● Dataset excerpts
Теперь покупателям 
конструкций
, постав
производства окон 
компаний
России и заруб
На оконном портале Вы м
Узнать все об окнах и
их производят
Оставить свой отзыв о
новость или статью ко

---

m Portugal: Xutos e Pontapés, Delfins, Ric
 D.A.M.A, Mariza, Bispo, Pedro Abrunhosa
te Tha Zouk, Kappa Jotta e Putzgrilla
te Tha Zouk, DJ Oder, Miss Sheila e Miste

● Problem to work on
From the records above, print exactly the lines that run from the line with "m Portugal: Xutos e Pontapés, Delfins, Ric" to the line with "te Tha Zouk, DJ Oder, Miss Sheila e Miste", inclusive.

● Task solution
m Portugal: Xutos e Pontapés, Delfins, Ric
 D.A.M.A, Mariza, Bispo, Pedro Abrunhosa
te Tha Zouk, Kappa Jotta e Putzgrilla
te Tha Zouk, DJ Oder, Miss Sheila e Miste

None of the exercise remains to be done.